As virtudes eternas do comedimento no emprego de adjetivos laudatórios.
Disse já várias vezes. Gosto de abrir Montaigne ao acaso, e ler ou reler alguns de seus ensaios.
A edição de papel — excelente, da série Os Pensadores, da Abril Cultural — sempre me acompanha. Deixei quase todos os meus livros em São Paulo, quando vim para Londres. Mas Os Ensaios estão aqui comigo. Vejo-os daqui, neste momento.
Baixei-os no iBooks, e outro dia li durante algum tempo digitalmente Montaigne, também ao acaso.

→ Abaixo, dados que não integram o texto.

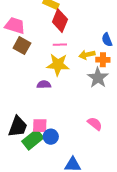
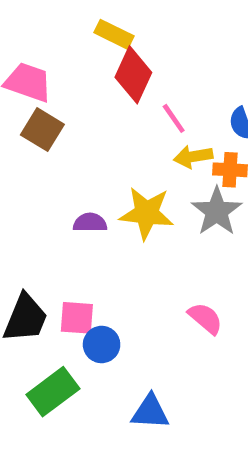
pink line: (60, 45) -> (174, 118), moved, turned 56
yellow star: (58, 65) -> (147, 213), moved
green rectangle: (33, 140) -> (53, 392), moved

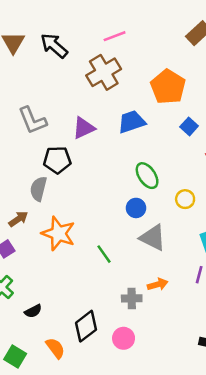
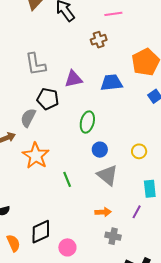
brown cross: (104, 72) -> (99, 40), size x0.6
green ellipse: (147, 176) -> (87, 122), moved, turned 35
gray cross: (132, 298) -> (113, 236), moved

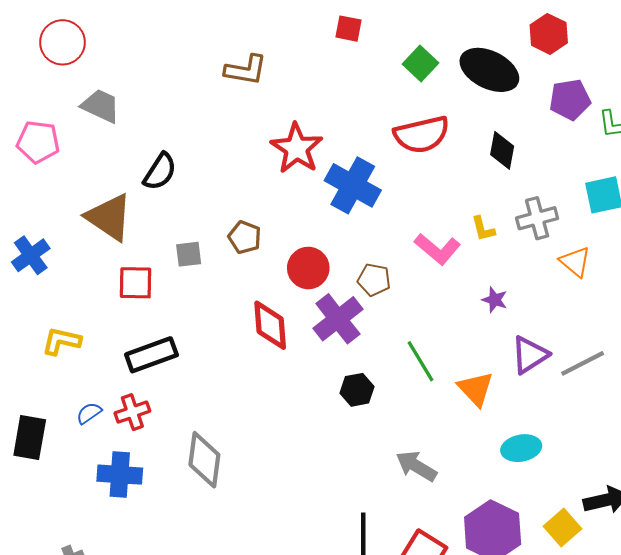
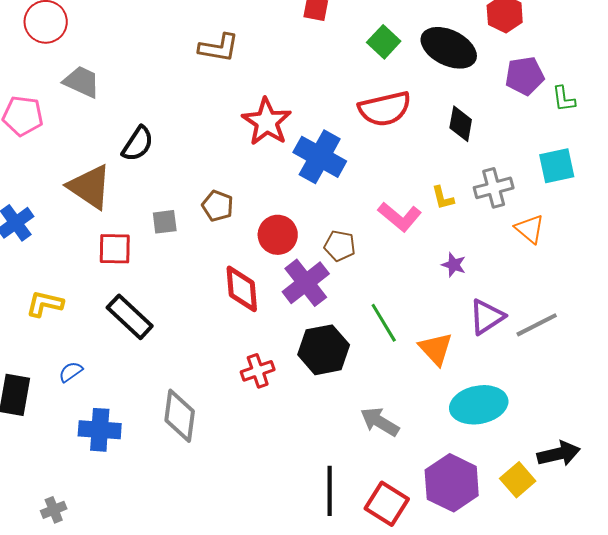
black rectangle: (151, 355) -> (130, 317), turned 63
black hexagon: (357, 390) -> (324, 350), size x1.6
red cross: (132, 412) -> (258, 371), moved
cyan ellipse: (521, 448) -> (479, 405), size x1.5

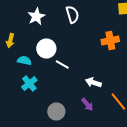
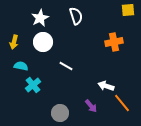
white circle: (46, 48) -> (43, 42), moved
cyan semicircle: (24, 60) -> (21, 66), moved
white arrow: (93, 82) -> (106, 86), moved

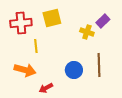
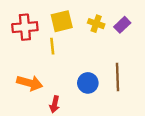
yellow cross: (87, 32) -> (96, 24), moved
yellow line: (36, 46) -> (52, 46), moved
red arrow: (46, 88) -> (55, 104), turned -48

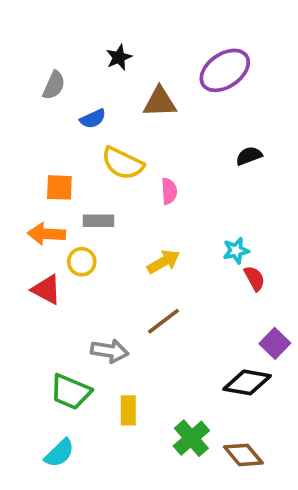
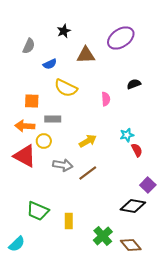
pink semicircle: (169, 191) -> (106, 99), moved
red triangle: (46, 290) -> (25, 156), size x1.4
gray arrow: (110, 351) -> (63, 165), moved
cyan semicircle: (59, 453) -> (17, 244), moved

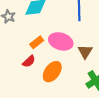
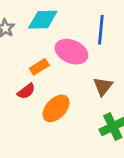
pink ellipse: (61, 41) -> (71, 52), moved

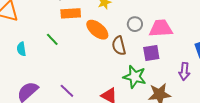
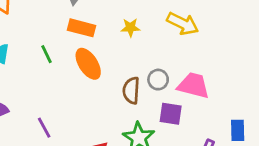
gray circle: (135, 24) -> (158, 80), moved
orange ellipse: (97, 30) -> (88, 64), moved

Dei num ensaio que todo jornalista deveria ler. Não apenas jornalista, mas quem quer que lide com palavras. Montaigne fala sobre o exagero no uso delas. Ele lembra que “divino” era um adjetivo que os gregos e depois a humanidade atribuíram a Platão. Muitos se referiam a ele como “o divino Platão”.
Platão é Platão. O adjetivo cai nele tão bem porque é fruto de um “consenso universal”, como diz Montaigne.

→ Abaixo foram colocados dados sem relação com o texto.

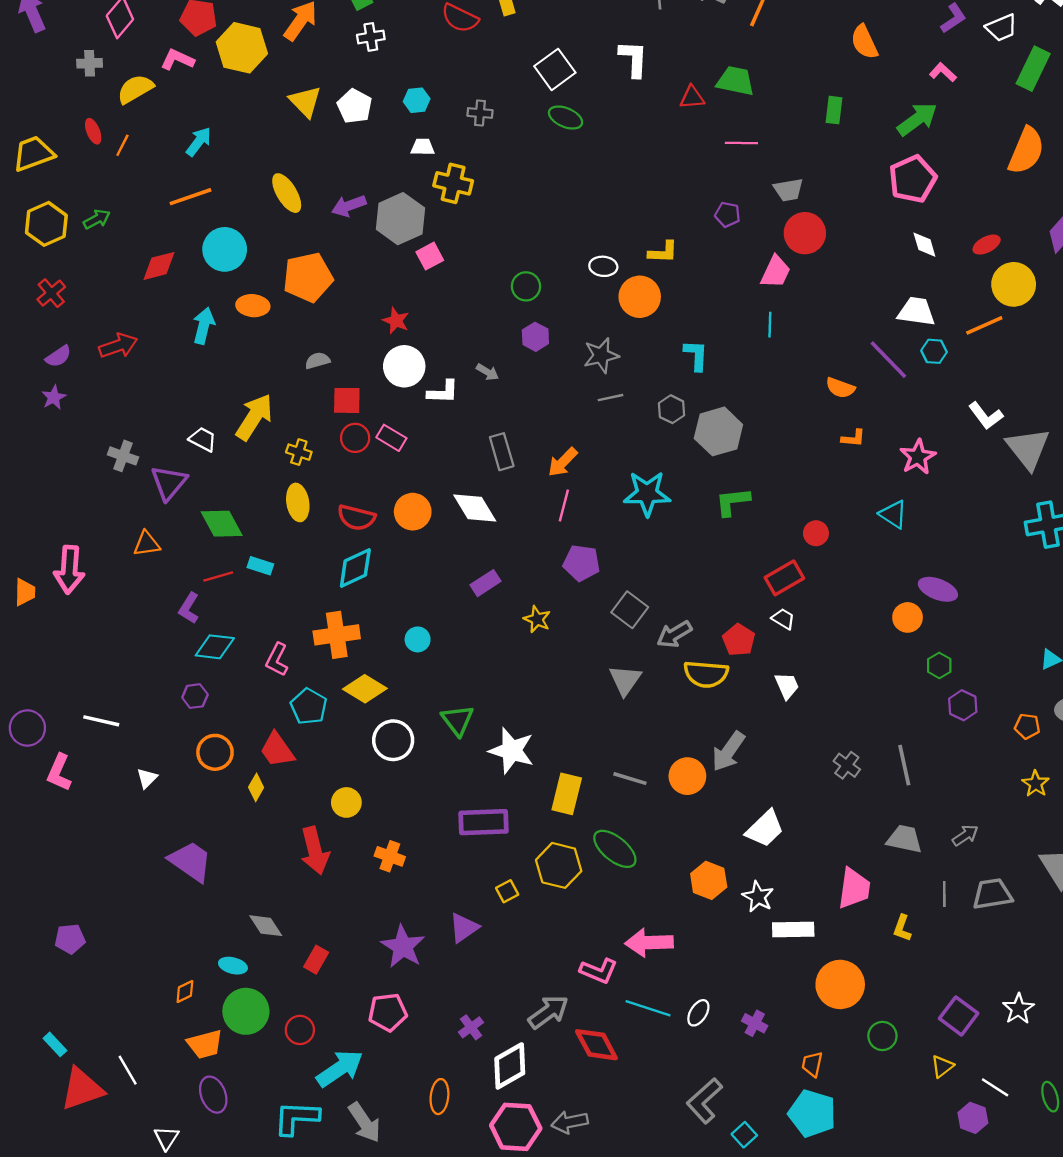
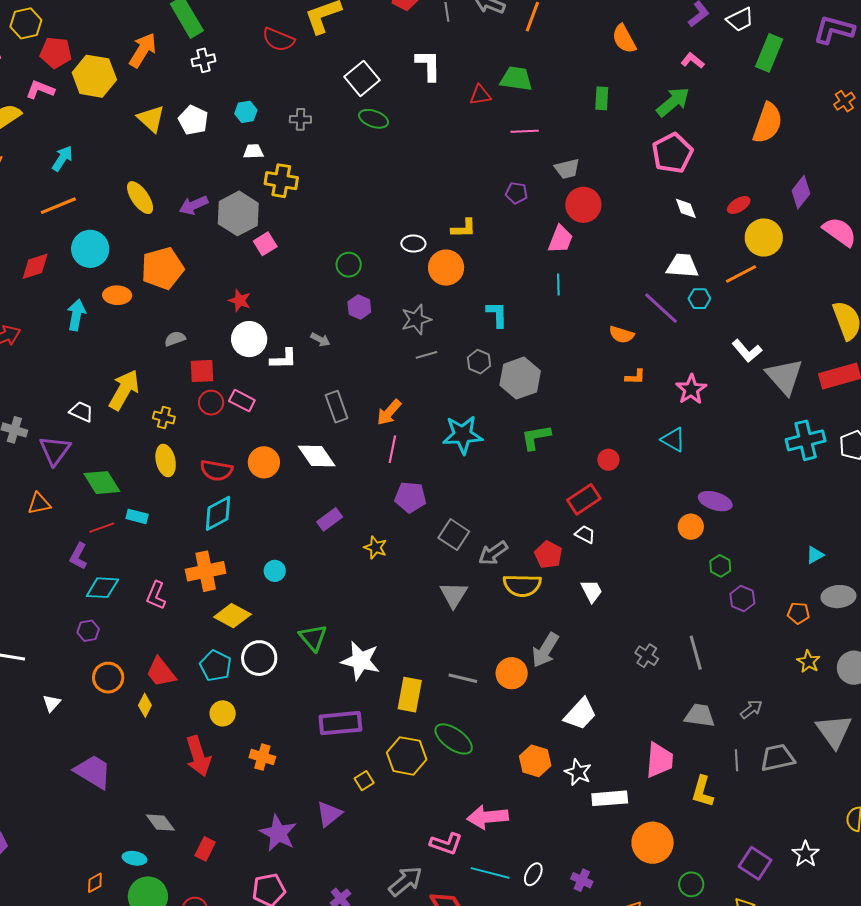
cyan pentagon: (309, 706) -> (216, 666), moved
yellow L-shape: (902, 928) -> (702, 791), size x1.4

Ele se incomoda quando vê que os italianos estão usando a mesma palavra para definir um poeta nacional, Aretino. Ora, com todas as virtudes que o poeta italiano possa ter, Aretino é Aretino, não é Platão. “Salvo por algumas frases, não vejo nada nele que o distinga dos escritores comuns de seu tempo”, diz Montaigne. Montaigne nota também o grande número de reis aos quais foi anexada a palavra “grande”, sem que tenham nada de extraordinário.

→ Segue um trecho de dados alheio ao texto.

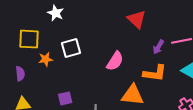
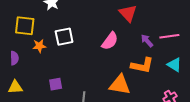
purple arrow: (158, 47) -> (147, 41), turned 104
pink semicircle: (115, 61) -> (110, 41), moved

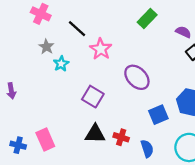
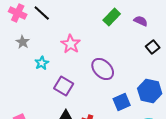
black line: (77, 29) -> (42, 13), moved
purple semicircle: (183, 32) -> (141, 21), moved
cyan star: (61, 64) -> (42, 63), moved

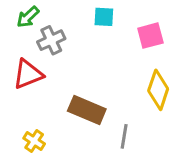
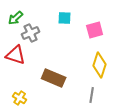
red triangle: (28, 74) -> (16, 55), turned 40
gray line: (124, 136) -> (92, 95), moved

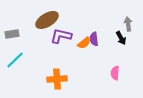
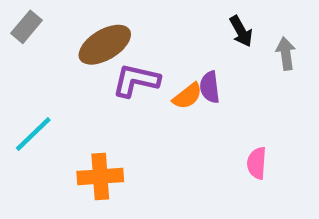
gray rectangle: (12, 34) -> (27, 27), moved, turned -40
black arrow: (121, 38) -> (241, 31), moved
orange cross: (57, 79) -> (100, 177), moved

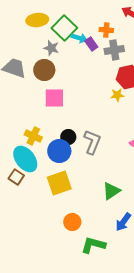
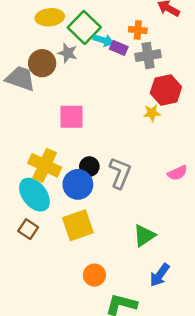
purple rectangle: (91, 44) -> (119, 48), turned -32
brown circle: (44, 70) -> (42, 63), moved
yellow cross: (33, 136) -> (45, 165), size x1.4
brown square: (16, 177) -> (28, 229), moved

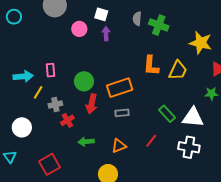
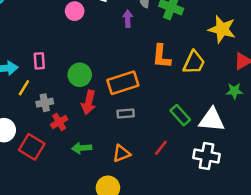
purple arrow: (106, 34) -> (128, 19), moved
red square: (50, 164) -> (32, 147), moved, turned -30

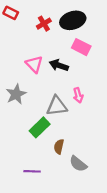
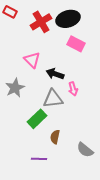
red cross: (44, 24) -> (41, 22), size x1.5
black arrow: (59, 65) -> (55, 74), moved
gray semicircle: (78, 164) -> (85, 150), moved
purple line: (32, 171) -> (39, 159), moved

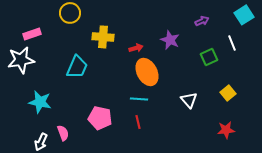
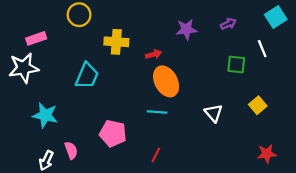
purple star: (170, 40) -> (186, 29), moved, turned -30
green square: (209, 57) -> (236, 64), turned 30
red line: (138, 122) -> (156, 155), moved, turned 40
red star: (226, 130) -> (267, 154), moved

Parcimônia nos adjetivos, sugere Montaigne.
Em meus dias de editor, era uma pregação constante minha. Como autor, é uma advertência que sempre faço a mim mesmo. Na condição de leitor, quando leio um artigo em que alguém é definido como um “gênio”, lembro imediatamente que gênio era Einstein.
Cuidado.
Quando usamos impropriamente um adjetivo louvador, não apenas não elevamos quem é alvo dele como rebaixamos a nós próprios.